- **To do**: An exact copy of all the data below is required.

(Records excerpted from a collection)
************
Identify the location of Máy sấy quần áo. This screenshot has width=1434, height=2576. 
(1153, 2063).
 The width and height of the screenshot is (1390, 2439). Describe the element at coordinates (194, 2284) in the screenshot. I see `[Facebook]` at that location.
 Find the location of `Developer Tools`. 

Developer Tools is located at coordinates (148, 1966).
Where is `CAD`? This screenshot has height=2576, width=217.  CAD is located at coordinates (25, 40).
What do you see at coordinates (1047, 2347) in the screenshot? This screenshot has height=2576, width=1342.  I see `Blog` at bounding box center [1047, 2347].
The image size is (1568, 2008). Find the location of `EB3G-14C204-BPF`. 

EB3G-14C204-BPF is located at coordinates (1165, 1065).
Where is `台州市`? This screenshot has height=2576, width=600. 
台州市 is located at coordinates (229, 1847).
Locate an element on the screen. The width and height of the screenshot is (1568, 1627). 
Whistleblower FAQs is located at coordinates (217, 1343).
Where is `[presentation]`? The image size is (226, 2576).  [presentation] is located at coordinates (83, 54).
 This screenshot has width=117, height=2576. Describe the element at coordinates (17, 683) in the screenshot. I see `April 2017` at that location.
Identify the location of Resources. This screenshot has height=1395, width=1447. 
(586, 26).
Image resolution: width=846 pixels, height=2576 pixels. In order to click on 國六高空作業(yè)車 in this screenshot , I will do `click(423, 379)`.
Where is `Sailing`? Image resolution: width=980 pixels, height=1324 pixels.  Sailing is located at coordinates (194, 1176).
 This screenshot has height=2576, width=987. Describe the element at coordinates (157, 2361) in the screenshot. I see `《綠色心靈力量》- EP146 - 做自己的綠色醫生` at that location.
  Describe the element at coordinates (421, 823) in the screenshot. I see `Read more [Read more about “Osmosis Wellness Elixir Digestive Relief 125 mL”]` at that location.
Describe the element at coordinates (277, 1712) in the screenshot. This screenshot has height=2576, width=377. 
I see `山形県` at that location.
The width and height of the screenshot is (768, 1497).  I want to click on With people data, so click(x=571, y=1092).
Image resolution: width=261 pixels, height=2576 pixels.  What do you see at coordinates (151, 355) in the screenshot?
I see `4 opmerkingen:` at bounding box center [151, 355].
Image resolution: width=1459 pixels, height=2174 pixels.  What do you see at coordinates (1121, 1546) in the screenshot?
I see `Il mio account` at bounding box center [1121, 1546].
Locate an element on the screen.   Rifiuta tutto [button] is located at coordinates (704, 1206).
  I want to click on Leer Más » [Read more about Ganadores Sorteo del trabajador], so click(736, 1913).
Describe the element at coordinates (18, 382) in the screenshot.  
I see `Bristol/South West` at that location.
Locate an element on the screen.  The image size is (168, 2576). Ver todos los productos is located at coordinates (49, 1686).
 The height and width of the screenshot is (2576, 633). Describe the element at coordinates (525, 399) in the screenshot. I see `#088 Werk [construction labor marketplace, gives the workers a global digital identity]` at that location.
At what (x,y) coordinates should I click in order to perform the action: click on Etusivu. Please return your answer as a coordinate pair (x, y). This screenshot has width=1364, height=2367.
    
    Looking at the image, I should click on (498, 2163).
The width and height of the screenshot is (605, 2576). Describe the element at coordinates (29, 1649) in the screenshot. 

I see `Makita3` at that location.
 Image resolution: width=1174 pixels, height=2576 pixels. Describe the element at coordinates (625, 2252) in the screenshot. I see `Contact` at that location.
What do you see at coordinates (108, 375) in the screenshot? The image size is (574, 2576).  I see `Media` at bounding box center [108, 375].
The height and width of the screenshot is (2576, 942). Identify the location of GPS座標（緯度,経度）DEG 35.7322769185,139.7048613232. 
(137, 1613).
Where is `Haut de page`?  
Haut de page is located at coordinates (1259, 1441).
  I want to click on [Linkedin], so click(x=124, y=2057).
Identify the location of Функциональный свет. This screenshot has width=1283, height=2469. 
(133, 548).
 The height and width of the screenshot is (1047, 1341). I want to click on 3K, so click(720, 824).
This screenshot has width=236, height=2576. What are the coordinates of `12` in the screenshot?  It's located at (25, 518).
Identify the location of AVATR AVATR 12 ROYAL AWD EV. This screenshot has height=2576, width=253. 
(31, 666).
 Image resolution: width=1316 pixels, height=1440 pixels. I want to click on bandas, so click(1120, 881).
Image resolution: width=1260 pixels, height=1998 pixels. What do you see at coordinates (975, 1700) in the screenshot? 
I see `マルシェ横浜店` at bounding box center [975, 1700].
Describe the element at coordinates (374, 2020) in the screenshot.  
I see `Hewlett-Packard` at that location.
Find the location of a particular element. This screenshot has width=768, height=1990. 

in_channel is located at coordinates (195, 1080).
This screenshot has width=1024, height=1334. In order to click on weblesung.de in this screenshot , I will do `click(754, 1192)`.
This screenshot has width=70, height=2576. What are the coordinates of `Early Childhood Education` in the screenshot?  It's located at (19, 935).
************
- **Solved exercise**:
Identify the location of Máy sấy quần áo. This screenshot has width=1434, height=2576. 
(1153, 2063).
 The width and height of the screenshot is (1390, 2439). Describe the element at coordinates (194, 2284) in the screenshot. I see `[Facebook]` at that location.
 Find the location of `Developer Tools`. 

Developer Tools is located at coordinates (148, 1966).
Where is `CAD`? This screenshot has height=2576, width=217.  CAD is located at coordinates (25, 40).
What do you see at coordinates (1047, 2347) in the screenshot? This screenshot has height=2576, width=1342.  I see `Blog` at bounding box center [1047, 2347].
The image size is (1568, 2008). Find the location of `EB3G-14C204-BPF`. 

EB3G-14C204-BPF is located at coordinates (1165, 1065).
Where is `台州市`? This screenshot has height=2576, width=600. 
台州市 is located at coordinates (229, 1847).
Locate an element on the screen. The width and height of the screenshot is (1568, 1627). 
Whistleblower FAQs is located at coordinates (217, 1343).
Where is `[presentation]`? The image size is (226, 2576).  [presentation] is located at coordinates (83, 54).
 This screenshot has width=117, height=2576. Describe the element at coordinates (17, 683) in the screenshot. I see `April 2017` at that location.
Identify the location of Resources. This screenshot has height=1395, width=1447. 
(586, 26).
Image resolution: width=846 pixels, height=2576 pixels. In order to click on 國六高空作業(yè)車 in this screenshot , I will do `click(423, 379)`.
Where is `Sailing`? Image resolution: width=980 pixels, height=1324 pixels.  Sailing is located at coordinates (194, 1176).
 This screenshot has height=2576, width=987. Describe the element at coordinates (157, 2361) in the screenshot. I see `《綠色心靈力量》- EP146 - 做自己的綠色醫生` at that location.
  Describe the element at coordinates (421, 823) in the screenshot. I see `Read more [Read more about “Osmosis Wellness Elixir Digestive Relief 125 mL”]` at that location.
Describe the element at coordinates (277, 1712) in the screenshot. This screenshot has height=2576, width=377. 
I see `山形県` at that location.
The width and height of the screenshot is (768, 1497).  I want to click on With people data, so click(x=571, y=1092).
Image resolution: width=261 pixels, height=2576 pixels.  What do you see at coordinates (151, 355) in the screenshot?
I see `4 opmerkingen:` at bounding box center [151, 355].
Image resolution: width=1459 pixels, height=2174 pixels.  What do you see at coordinates (1121, 1546) in the screenshot?
I see `Il mio account` at bounding box center [1121, 1546].
Locate an element on the screen.   Rifiuta tutto [button] is located at coordinates (704, 1206).
  I want to click on Leer Más » [Read more about Ganadores Sorteo del trabajador], so click(736, 1913).
Describe the element at coordinates (18, 382) in the screenshot.  
I see `Bristol/South West` at that location.
Locate an element on the screen.  The image size is (168, 2576). Ver todos los productos is located at coordinates (49, 1686).
 The height and width of the screenshot is (2576, 633). Describe the element at coordinates (525, 399) in the screenshot. I see `#088 Werk [construction labor marketplace, gives the workers a global digital identity]` at that location.
At what (x,y) coordinates should I click in order to perform the action: click on Etusivu. Please return your answer as a coordinate pair (x, y). This screenshot has width=1364, height=2367.
    
    Looking at the image, I should click on (498, 2163).
The width and height of the screenshot is (605, 2576). Describe the element at coordinates (29, 1649) in the screenshot. 

I see `Makita3` at that location.
 Image resolution: width=1174 pixels, height=2576 pixels. Describe the element at coordinates (625, 2252) in the screenshot. I see `Contact` at that location.
What do you see at coordinates (108, 375) in the screenshot? The image size is (574, 2576).  I see `Media` at bounding box center [108, 375].
The height and width of the screenshot is (2576, 942). Identify the location of GPS座標（緯度,経度）DEG 35.7322769185,139.7048613232. 
(137, 1613).
Where is `Haut de page`?  
Haut de page is located at coordinates (1259, 1441).
  I want to click on [Linkedin], so click(x=124, y=2057).
Identify the location of Функциональный свет. This screenshot has width=1283, height=2469. 
(133, 548).
 The height and width of the screenshot is (1047, 1341). I want to click on 3K, so click(720, 824).
This screenshot has width=236, height=2576. What are the coordinates of `12` in the screenshot?  It's located at (25, 518).
Identify the location of AVATR AVATR 12 ROYAL AWD EV. This screenshot has height=2576, width=253. 
(31, 666).
 Image resolution: width=1316 pixels, height=1440 pixels. I want to click on bandas, so click(1120, 881).
Image resolution: width=1260 pixels, height=1998 pixels. What do you see at coordinates (975, 1700) in the screenshot? 
I see `マルシェ横浜店` at bounding box center [975, 1700].
Describe the element at coordinates (374, 2020) in the screenshot.  
I see `Hewlett-Packard` at that location.
Find the location of a particular element. This screenshot has width=768, height=1990. 

in_channel is located at coordinates (195, 1080).
This screenshot has width=1024, height=1334. In order to click on weblesung.de in this screenshot , I will do `click(754, 1192)`.
This screenshot has width=70, height=2576. What are the coordinates of `Early Childhood Education` in the screenshot?  It's located at (19, 935).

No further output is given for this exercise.